Caribbean Chinese cuisine is a style of food resulting from a fusion of Chinese and West Indian cuisines. The Chinese influence is predominantly Cantonese, the main source of Chinese immigrants to the West Indies. West Indian food is itself a mixture of African, British, Indian, Spanish, French, Portuguese, Middle Eastern, Afghan and Indigenous cooking styles.

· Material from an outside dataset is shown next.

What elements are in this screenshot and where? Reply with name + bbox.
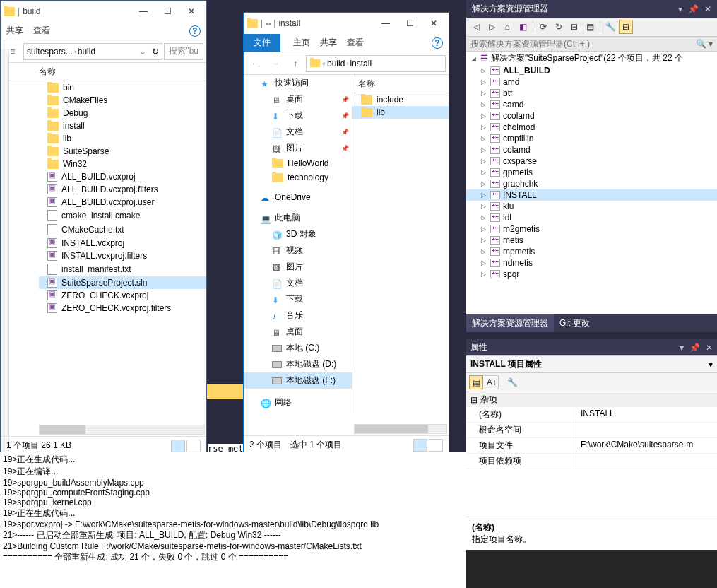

Although a long-favoured cuisine in West Indian restaurants and Chinese-Caribbean households, it is only recently that an increase in number of Caribbean–Chinese restaurants has occurred in Canada and the United States. These are more often than not “Guyanese restaurants” owing to that country's particular historical connection to Chinese immigration, although signs may also claim “Caribbean Chinese food,” “West Indian and Chinese cuisine”, or variations thereof.

History
In 1834, the black British slaves working in the Caribbean colonies were freed. That eventually created a labour vacuum that was filled by indentured labourers from Madeira, India and China. A sizeable portion of these immigrants were destined for Trinidad and Tobago, Cuba, Jamaica, and Guyana.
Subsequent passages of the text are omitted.